Putting Energy on the Boardroom Table – Streamlined Energy & Carbon Reporting (SECR)
When we look at the energy legislation landscape for the UK, we can see its history is not that old. In the last ten to twenty years, we have seen some of the most important legislation come into force and will soon see some of it abolished.
A consultation in March 2016 set out the road to abolishing the Carbon Reduction Commitment (CRC) and it is currently in its last phase, ending in 2019. With this, the rates of Climate Change Levy are set to rise significantly come April 2019.
Alongside this, there was significant support for mandatory reporting to be continued. Because of this, the government also announced a consultation on a simplified reporting framework for introduction in April 2019.
The Department for Business, Energy & Industrial Strategy (BEIS) launched a public consultation, ‘Reforming the business energy efficiency tax landscape’, in 2015 and published the results in 2016. Since then they have continued to work with industry in furthering the development of this framework. BEIS gave presentations at various events including EMEX and in November 2017, it held a Streamlined Energy & Carbon Reporting (SECR) launch event. From there it held further events at its head office. The consultation closed on 4th January 2018.
In July 2018, they released their government proposal responses introducing Streamlined Energy & Carbon Reporting or SECR for short. They found with CRC ending, CCL rates increasing and SECR being introduced, there is a net societal benefit of £698 million.
The first question everyone will want to know is; does this apply to my organisation?
SECR will apply to all quoted companies and large incorporated unquoted companies with at least 250 staff or an annual turnover greater than £36m, and an annual balance sheet total greater than £18m. This has been chosen based on the responses from the consultation and is taken from the Companies Act 2006. This will be via voluntary electronic reporting but may be changed in the future.
Limited Liability Partnerships (LLPs) are required to include SECR information in their annual reports.
SECR will be delivered through annual reports. However, UK subsidiaries that qualify for SECR will not be required to report where they are covered by a parent group report. But they can report voluntarily if they wish. Subsidiaries with parent companies outside the UK will have to report.
SECR will be applied throughout the UK. This falls in line with other reporting mechanisms currently in place. This also makes it easier to manage across the board and gives a universal framework for everyone to work within.
SECR will have exemptions.

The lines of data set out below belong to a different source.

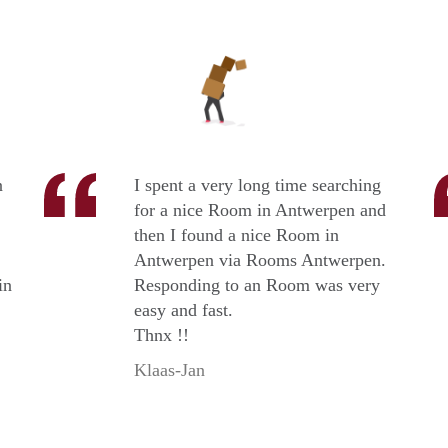
n
I spent a very long time searching
for a nice Room in Antwerpen and
then I found a nice Room in
Antwerpen via Rooms Antwerpen.
in
Responding to an Room was very
easy and fast.
Thnx !!
Klaas-Jan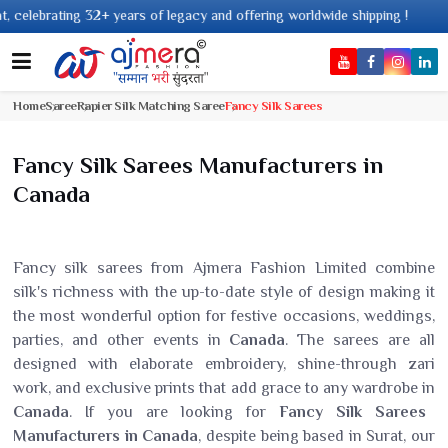
ears of legacy and offering worldwide shipping !
Home
Saree
Rapier Silk Matching Saree
Fancy Silk Sarees
Fancy Silk Sarees Manufacturers in
Canada
Fancy silk sarees from Ajmera Fashion Limited combine
silk's richness with the up-to-date style of design making it
the most wonderful option for festive occasions, weddings,
parties, and other events in
Canada
. The sarees are all
designed with elaborate embroidery, shine-through zari
work, and exclusive prints that add grace to any wardrobe in
Canada
. If you are looking for
Fancy Silk Sarees
Manufacturers in Canada
, despite being based in Surat, our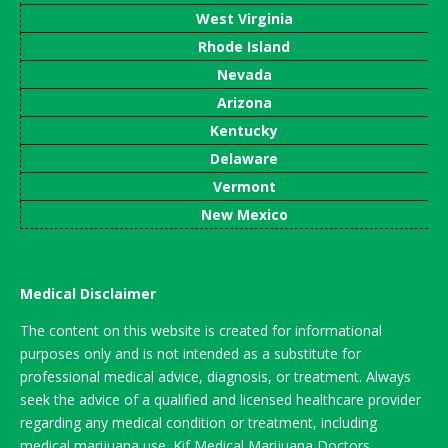
West Virginia
Rhode Island
Nevada
Arizona
Kentucky
Delaware
Vermont
New Mexico
Medical Disclaimer
The content on this website is created for informational
purposes only and is not intended as a substitute for
professional medical advice, diagnosis, or treatment. Always
seek the advice of a qualified and licensed healthcare provider
regarding any medical condition or treatment, including
medical marijuana use. Kif Medical Marijuana Doctors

If a company falls within the scope of SECR, but is a low energy user, it will not have to disclose their SECR information if they can confirm they used 40,000kWh or less in the last 12 month period.
Quoted companies already disclose Scope 1 & 2 GHG Emissions and an intensity metric in their annual reports and should, where practical, report on global energy use.
Unquoted companies will be required, where practical, to report their UK energy use and associated Scope 1 & 2 GHG Emissions as well as an intensity metric. Energy use within the scope, as a minimum, should include electricity, gas and transport with transport defined as road, rail, air and shipping.
SECR will require companies within the scope to provide commentary on energy efficiency actions taken in the financial year.
In summary, this truly puts energy on the boardroom table. Many companies think it is a fixed cost, but it is not. This will change the way companies think about energy.